El País. 14.07.2013
En Blanes, no se sabe qué día y qué mes de 2002, Roberto Bolaño termina de escribir el prólogo a una novelita que se titula Amberes y que había escrito unos años antes, cuando vivía en Barcelona, urdiendo, entre otros menesteres, un plan delictivo con un argentino y estando convencido de que no pasaría de los treinta y cinco años de vida. El asunto policial quedó rápidamente descartado pero no esa curiosa sensación de inmediata finitud.
Vuelvo a leer Amberes y pienso que hay entre sus páginas mucho de la vida precaria del Bolaño de entonces y, sobre todo, mucho de las líneas maestras de toda su literatura. Invito a lector a volver sobre estas páginas. De la misma manera que hay que regresar siempre a sus dos grandes novelas “chilenas”: Estrella distante y Nocturno de Chile. Releo capítulos de su novela póstuma, 2666 y no puedo dejar de conectarla con el prólogo de Amberes. Nos dice ahí, el escritor chileno: “El desprecio que sentía por la así llamada literatura oficial era enorme, aunque sólo un poco más grande que el que sentía por la literatura marginal.
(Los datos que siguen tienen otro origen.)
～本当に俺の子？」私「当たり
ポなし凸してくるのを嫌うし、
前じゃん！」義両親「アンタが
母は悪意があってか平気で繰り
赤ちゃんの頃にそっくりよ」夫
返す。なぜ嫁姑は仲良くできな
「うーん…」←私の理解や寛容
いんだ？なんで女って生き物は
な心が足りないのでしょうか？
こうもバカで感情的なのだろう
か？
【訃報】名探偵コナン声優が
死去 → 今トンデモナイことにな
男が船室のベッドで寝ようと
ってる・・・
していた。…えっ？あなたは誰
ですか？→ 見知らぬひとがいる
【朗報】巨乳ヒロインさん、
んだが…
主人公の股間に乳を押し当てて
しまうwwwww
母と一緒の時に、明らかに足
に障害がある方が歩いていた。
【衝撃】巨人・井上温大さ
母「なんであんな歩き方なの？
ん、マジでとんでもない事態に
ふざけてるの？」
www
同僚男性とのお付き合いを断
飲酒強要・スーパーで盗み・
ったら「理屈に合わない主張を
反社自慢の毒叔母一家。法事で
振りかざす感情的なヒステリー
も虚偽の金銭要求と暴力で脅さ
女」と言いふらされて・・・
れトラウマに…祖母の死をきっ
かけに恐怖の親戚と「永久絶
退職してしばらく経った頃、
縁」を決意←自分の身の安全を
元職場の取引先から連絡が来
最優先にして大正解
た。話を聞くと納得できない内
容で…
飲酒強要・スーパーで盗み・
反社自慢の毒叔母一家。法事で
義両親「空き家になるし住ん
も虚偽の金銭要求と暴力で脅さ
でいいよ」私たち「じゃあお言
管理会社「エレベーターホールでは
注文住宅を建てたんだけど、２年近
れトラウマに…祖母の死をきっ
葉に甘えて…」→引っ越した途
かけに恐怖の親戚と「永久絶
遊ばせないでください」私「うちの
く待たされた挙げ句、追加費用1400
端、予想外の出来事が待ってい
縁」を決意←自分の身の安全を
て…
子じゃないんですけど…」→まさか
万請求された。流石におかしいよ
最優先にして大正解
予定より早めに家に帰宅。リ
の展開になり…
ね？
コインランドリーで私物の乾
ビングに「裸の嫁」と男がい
Pero creía en la literatura”. Estas palabras dan indicios concluyentes sobre uno de los grandes misterios que envuelven su narrativa. ¿Por qué después de leer a Bolaño, uno siempre tiene la sensación de haber leído a un gran clásico contemporáneo? Una literatura voraz, tentacular, terriblemente de nuestro presente y majestuosamente de siempre. ¿Desde dónde escribe el autor de Los detectives salvajes?
Su observatorio hay que buscarlo en ese espacio que se extiende entre la literatura oficial y la marginal. El lugar inclasificable. El territorio de la pura euforia de narrar e inventar y de la absoluta conciencia de ser contemporáneo del horror y de esa hilarante parodia de existencia en la que estamos instalados.